**Exercise**
Your task is to filter the data below down to the lines holding "Send".

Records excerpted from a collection
[Start of Attachment]

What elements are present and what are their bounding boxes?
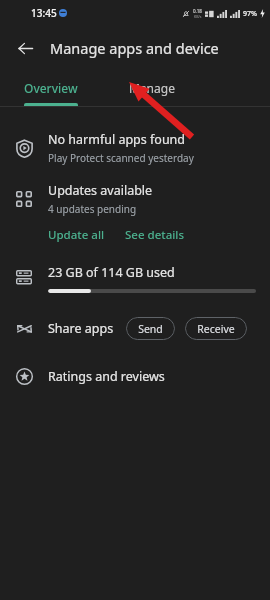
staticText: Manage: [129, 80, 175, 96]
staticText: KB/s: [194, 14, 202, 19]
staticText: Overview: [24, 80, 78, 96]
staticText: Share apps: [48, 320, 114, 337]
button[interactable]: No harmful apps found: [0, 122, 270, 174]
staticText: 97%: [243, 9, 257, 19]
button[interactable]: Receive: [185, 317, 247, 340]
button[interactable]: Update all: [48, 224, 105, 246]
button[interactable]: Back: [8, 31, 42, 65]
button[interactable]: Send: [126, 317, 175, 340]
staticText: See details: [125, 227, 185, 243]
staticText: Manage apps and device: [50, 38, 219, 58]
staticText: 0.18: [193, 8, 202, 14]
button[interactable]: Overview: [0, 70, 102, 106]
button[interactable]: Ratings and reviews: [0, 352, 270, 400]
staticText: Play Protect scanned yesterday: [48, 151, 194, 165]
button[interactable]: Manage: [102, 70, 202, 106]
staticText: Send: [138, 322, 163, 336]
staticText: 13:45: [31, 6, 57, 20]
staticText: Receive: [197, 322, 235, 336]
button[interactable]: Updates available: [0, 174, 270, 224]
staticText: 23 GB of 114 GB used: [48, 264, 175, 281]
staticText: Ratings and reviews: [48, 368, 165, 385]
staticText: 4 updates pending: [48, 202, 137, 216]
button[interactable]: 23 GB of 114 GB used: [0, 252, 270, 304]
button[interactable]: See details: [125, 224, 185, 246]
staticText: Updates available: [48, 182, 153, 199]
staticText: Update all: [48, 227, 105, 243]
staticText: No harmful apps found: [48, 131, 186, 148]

[End of Attachment]
[Start of Attachment]

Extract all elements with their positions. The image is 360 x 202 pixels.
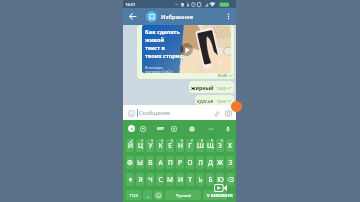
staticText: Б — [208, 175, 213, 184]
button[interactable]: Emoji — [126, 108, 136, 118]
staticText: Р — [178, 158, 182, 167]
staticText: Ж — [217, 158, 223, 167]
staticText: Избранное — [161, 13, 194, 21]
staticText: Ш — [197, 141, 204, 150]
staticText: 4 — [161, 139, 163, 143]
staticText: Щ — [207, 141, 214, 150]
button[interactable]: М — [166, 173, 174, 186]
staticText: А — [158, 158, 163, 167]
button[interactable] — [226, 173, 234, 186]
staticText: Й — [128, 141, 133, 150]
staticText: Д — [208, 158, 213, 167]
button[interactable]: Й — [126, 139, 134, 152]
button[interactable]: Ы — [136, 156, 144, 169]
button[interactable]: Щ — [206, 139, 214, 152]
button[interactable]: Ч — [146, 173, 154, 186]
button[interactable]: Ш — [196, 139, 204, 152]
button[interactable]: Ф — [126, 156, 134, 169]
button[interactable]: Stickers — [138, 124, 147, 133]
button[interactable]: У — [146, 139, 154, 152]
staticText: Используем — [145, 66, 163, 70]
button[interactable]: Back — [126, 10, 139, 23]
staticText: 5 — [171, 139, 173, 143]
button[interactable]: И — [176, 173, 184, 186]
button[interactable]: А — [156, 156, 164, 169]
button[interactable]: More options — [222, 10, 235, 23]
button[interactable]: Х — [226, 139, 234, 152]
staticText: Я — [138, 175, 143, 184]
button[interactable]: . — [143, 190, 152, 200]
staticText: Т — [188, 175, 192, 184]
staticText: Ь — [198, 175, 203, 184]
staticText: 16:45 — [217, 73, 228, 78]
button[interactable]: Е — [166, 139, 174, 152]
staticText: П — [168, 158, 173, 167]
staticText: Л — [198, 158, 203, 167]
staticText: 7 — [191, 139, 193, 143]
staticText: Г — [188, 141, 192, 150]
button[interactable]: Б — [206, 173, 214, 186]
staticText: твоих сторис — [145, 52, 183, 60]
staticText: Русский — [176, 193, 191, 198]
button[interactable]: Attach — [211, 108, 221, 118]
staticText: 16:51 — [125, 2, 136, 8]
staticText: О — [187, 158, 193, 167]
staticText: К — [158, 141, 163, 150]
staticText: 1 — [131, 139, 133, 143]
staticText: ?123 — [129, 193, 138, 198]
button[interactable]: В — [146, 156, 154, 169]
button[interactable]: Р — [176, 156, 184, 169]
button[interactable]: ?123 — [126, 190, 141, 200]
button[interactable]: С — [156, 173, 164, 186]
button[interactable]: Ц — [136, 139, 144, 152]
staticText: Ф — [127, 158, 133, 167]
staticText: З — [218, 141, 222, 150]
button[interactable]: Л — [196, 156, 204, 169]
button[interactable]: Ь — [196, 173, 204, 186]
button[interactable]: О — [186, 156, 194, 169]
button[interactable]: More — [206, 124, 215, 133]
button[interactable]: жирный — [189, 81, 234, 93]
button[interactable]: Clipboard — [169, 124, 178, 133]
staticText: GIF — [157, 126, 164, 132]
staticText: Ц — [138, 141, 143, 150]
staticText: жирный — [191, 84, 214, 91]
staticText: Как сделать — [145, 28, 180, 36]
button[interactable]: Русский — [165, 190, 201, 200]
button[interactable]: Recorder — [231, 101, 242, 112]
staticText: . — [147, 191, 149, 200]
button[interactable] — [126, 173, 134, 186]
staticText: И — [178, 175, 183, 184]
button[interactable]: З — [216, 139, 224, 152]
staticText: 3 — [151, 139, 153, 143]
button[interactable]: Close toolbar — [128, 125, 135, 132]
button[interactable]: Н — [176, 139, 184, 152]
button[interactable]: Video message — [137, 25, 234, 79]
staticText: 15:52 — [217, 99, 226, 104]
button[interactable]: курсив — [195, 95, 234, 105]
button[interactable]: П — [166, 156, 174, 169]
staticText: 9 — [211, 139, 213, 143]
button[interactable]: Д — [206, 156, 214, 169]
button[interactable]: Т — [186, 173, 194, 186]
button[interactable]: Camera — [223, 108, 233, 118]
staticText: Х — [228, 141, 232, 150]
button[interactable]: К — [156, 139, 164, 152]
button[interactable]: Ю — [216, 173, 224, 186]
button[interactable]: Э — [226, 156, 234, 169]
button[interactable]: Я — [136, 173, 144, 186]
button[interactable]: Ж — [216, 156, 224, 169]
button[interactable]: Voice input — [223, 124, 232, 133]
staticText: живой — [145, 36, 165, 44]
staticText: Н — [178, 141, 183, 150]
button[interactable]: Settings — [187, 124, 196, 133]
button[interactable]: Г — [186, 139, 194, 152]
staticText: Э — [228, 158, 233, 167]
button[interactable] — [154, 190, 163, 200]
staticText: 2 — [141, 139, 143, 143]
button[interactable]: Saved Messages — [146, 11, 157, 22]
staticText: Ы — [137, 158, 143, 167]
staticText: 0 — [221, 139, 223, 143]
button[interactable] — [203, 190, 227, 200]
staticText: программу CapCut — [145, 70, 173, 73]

[End of Attachment]
[Start of Attachment]

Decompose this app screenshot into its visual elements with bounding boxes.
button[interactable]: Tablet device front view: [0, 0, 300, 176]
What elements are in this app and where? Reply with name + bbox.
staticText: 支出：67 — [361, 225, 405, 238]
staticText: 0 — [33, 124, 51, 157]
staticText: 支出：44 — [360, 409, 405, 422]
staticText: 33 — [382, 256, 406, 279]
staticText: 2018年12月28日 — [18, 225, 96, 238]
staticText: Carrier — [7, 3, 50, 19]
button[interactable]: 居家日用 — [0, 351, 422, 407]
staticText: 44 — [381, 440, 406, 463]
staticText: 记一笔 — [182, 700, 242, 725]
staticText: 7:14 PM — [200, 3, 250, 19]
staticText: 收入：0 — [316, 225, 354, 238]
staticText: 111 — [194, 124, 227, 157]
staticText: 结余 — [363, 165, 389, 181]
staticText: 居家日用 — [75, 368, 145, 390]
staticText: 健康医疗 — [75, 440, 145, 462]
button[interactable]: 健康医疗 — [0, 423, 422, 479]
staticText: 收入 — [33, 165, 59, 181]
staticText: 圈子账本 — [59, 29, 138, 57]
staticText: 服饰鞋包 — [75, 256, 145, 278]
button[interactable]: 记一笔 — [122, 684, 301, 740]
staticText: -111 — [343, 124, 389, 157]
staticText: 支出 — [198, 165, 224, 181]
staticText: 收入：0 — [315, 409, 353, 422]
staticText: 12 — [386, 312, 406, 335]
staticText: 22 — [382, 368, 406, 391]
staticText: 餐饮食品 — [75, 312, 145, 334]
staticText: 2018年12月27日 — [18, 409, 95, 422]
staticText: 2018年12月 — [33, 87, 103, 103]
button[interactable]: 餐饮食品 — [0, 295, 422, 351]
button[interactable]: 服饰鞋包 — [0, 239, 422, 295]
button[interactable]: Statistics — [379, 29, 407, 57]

[End of Attachment]

**Answer to the exercise**
button[interactable]: Send: [126, 317, 175, 340]
staticText: Send: [138, 322, 163, 336]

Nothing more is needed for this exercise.